Relative state-counting for semiclassical black holes

TL;DR

This paper develops a framework for interpreting entropy differences in perturbative quantum gravity black hole states as relative state counts, using type II von Neumann algebras to give physical meaning to these differences.

Contribution

It introduces a method to interpret entropy differences in black hole states as relative state counts via type II algebra constructions, clarifying their physical significance.

Findings

Type II entropy differences correspond to the logarithm of the dimension of an auxiliary Hilbert space.

Coupling mass fluctuations to quantum matter embeds the algebra into a type II factor, enabling meaningful entropy differences.

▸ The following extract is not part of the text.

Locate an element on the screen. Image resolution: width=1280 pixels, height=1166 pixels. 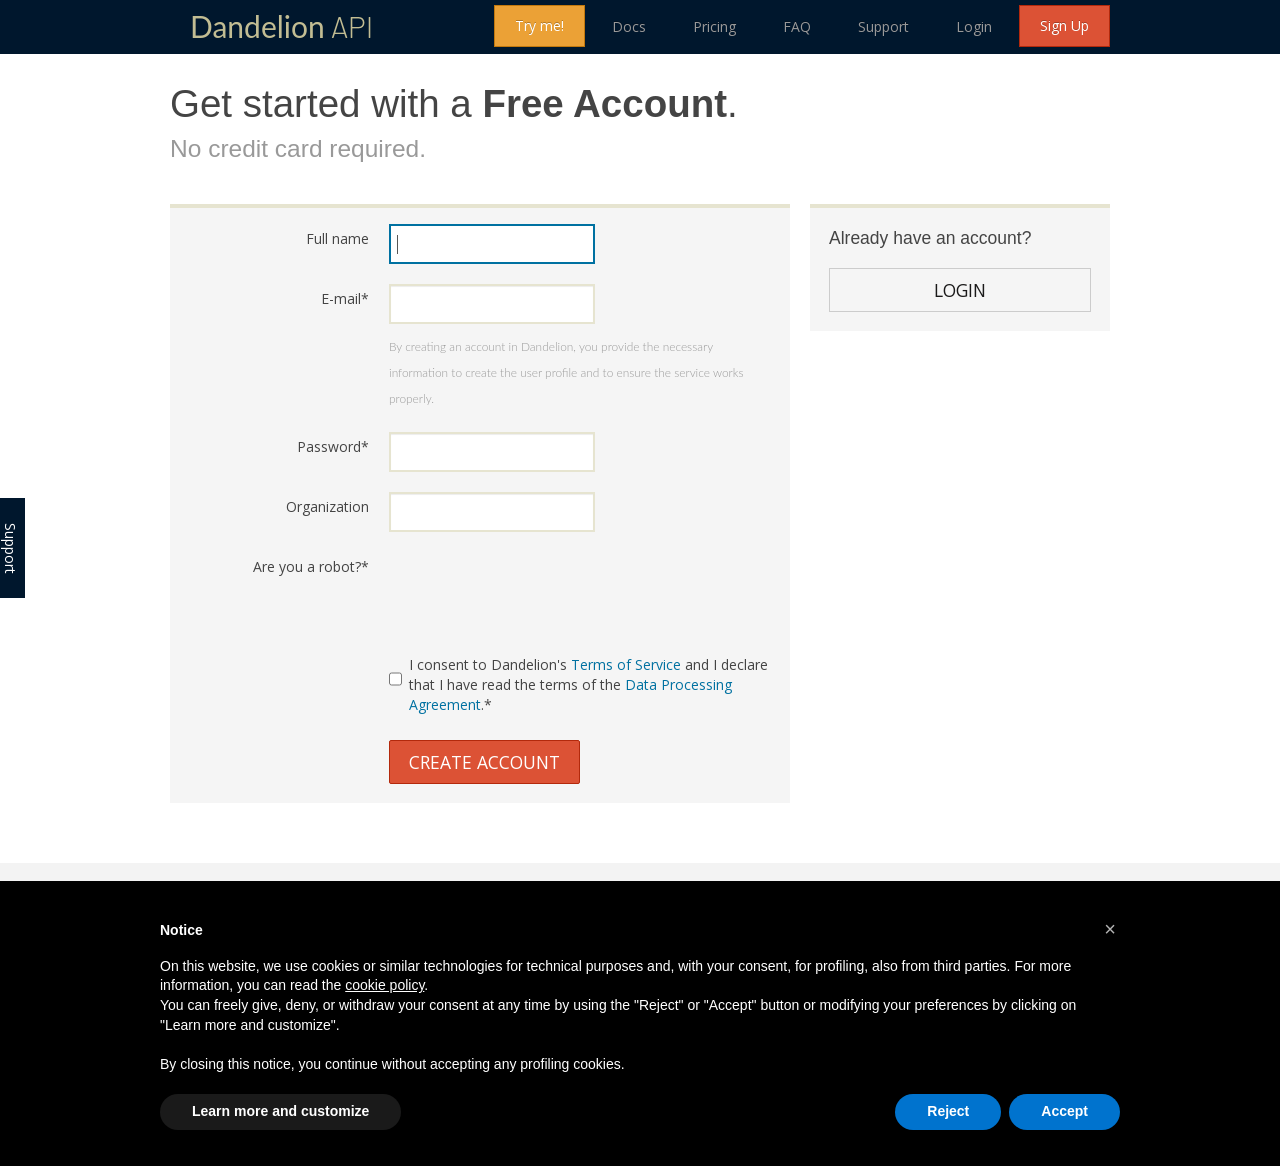 Terms of Service is located at coordinates (626, 664).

The approach applies to microcanonical wavefunctions and suggests broader relevance for one-shot entropy differences.

Abstract

It has been shown that entropy differences between certain states of perturbative quantum gravity can be computed without specifying an ultraviolet completion. This is analogous to the situation in classical statistical mechanics, where entropy differences are defined but absolute entropy is not. Unlike in classical statistical mechanics, however, the entropy differences computed in perturbative quantum gravity do not have a clear physical interpretation. Here we construct a family of perturbative black hole states for which the entropy difference can be interpreted as a relative counting of states. Conceptually, this paper begins with the algebra of mass fluctuations around a fixed black hole background, and points out that while this is a type I algebra, it is not a factor and therefore has no canonical definition of entropy. As in previous work, coupling the mass fluctuations to quantum matter embeds the mass algebra within a type II factor, in which entropy differences (but not absolute entropies) are well defined. It is then shown that for microcanonical wavefunctions of mass fluctuation, the type II entropy difference equals the logarithm of the dimension of the extra Hilbert space that is needed to map one microcanonical window to another using gauge-invariant unitaries. The paper closes with comments on type II entropy difference in a more general class of states, where the von Neumann entropy difference does not have a physical interpretation, but "one-shot" entropy differences do.